Real-time and in-situ monitoring of Abrin induced cell apoptosis by using SERS spectroscopy

Abstract

Abrin is a cytotoxic protein isolated from seeds of leguminous plants and has become a potential bioterrorism weapon for its high toxity and difficult detection. In the early stage of poisoning, Arbin can damage cells and induce apoptosis. Raman spectroscopy is a molecular fingerprint that can identify and compare various intracellular substances. In this work, thiolated polyethylene glycol (mPEG-SH) and cell-penetrating peptide (TAT) modified 70–80 nm gold nanostars (AuNSs) have been developed as label-free Raman enhancement substrates to realize real-time and in-situ monitoring of toxin-induced adherent cell apoptosis. The changes for the surface-enhanced Raman scattering (SERS) spectra of cells before and after the damage (0 h, 2 h, 4 h, 8 h, 12 h and 24 h) of Abrin can be characterized via SERS spectroscopy.
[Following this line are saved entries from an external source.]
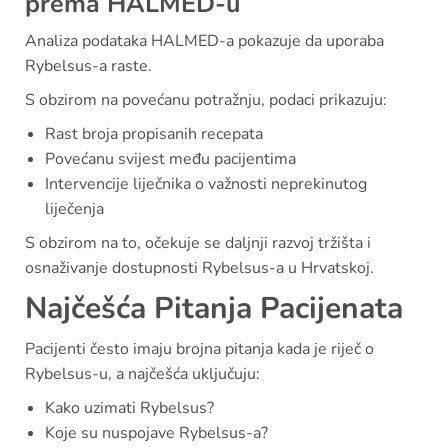
prema HALMED-u
Analiza podataka HALMED-a pokazuje da uporaba
Rybelsus-a raste.
S obzirom na povećanu potražnju, podaci prikazuju:
Rast broja propisanih recepata
Povećanu svijest među pacijentima
Intervencije liječnika o važnosti neprekinutog
liječenja
S obzirom na to, očekuje se daljnji razvoj tržišta i
osnaživanje dostupnosti Rybelsus-a u Hrvatskoj.
Najčešća Pitanja Pacijenata
Pacijenti često imaju brojna pitanja kada je riječ o
Rybelsus-u, a najčešća uključuju:
Kako uzimati Rybelsus?
Koje su nuspojave Rybelsus-a?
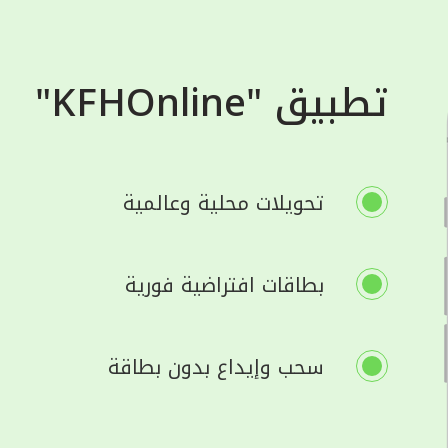
تطبيق "KFHOnline"
تحويلات محلية وعالمية
بطاقات افتراضية فورية
سحب وإيداع بدون بطاقة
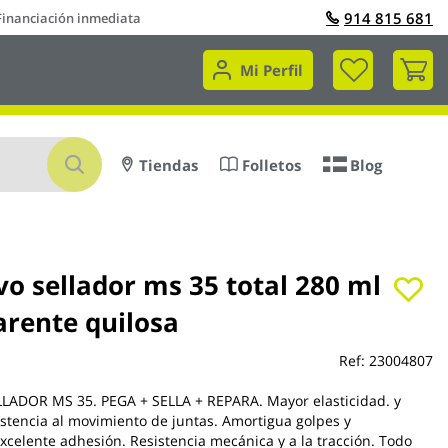
914 815 681
Financiación inmediata
Mi 
Mi Perfil
Buscar
Tiendas
Folletos
Blog
o sellador ms 35 total 280 ml
arente quilosa
Ref:
23004807
LADOR MS 35. PEGA + SELLA + REPARA. Mayor elasticidad. y
istencia al movimiento de juntas. Amortigua golpes y
Excelente adhesión. Resistencia mecánica y a la tracción. Todo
The intracellular substances at different time can be compared by using differential spectrum analysis and the cells in different states can be identified and distinguished by means of principal component analysis (PCA). The abundant spectral features in SERS spectra can also reveal the molecular dynamics during apoptosis. Results show that SERS spectroscopy provides a platform for in-situ monitoring of substance changes in adherent cells except detecting cell apoptosis induced by toxin in real-time, which achieves a more detailed and comprehensive understanding of the pathogenesis of toxins in molecular biology and provides a new idea for toxicology experiments.